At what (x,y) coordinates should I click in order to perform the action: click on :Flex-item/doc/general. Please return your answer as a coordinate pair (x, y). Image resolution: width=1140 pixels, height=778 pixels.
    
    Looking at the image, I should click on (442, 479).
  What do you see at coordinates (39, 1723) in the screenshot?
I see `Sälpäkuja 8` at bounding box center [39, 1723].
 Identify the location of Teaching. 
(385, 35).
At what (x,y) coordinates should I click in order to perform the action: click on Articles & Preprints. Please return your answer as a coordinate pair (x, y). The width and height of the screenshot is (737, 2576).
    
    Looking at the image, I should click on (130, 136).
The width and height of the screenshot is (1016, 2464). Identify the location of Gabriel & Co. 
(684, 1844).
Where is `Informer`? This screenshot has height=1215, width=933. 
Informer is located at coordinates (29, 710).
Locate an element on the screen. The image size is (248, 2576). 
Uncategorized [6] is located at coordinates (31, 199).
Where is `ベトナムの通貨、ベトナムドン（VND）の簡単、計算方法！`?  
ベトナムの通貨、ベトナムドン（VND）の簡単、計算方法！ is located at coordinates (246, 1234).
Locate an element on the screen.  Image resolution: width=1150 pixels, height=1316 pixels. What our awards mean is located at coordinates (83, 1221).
________________________
> **Exercise**
A precise copy of all the records is needed.

> **Written response**
At what (x,y) coordinates should I click in order to perform the action: click on :Flex-item/doc/general. Please return your answer as a coordinate pair (x, y). Image resolution: width=1140 pixels, height=778 pixels.
    
    Looking at the image, I should click on (442, 479).
  What do you see at coordinates (39, 1723) in the screenshot?
I see `Sälpäkuja 8` at bounding box center [39, 1723].
 Identify the location of Teaching. 
(385, 35).
At what (x,y) coordinates should I click in order to perform the action: click on Articles & Preprints. Please return your answer as a coordinate pair (x, y). The width and height of the screenshot is (737, 2576).
    
    Looking at the image, I should click on (130, 136).
The width and height of the screenshot is (1016, 2464). Identify the location of Gabriel & Co. 
(684, 1844).
Where is `Informer`? This screenshot has height=1215, width=933. 
Informer is located at coordinates (29, 710).
Locate an element on the screen. The image size is (248, 2576). 
Uncategorized [6] is located at coordinates (31, 199).
Where is `ベトナムの通貨、ベトナムドン（VND）の簡単、計算方法！`?  
ベトナムの通貨、ベトナムドン（VND）の簡単、計算方法！ is located at coordinates (246, 1234).
Locate an element on the screen.  Image resolution: width=1150 pixels, height=1316 pixels. What our awards mean is located at coordinates (83, 1221).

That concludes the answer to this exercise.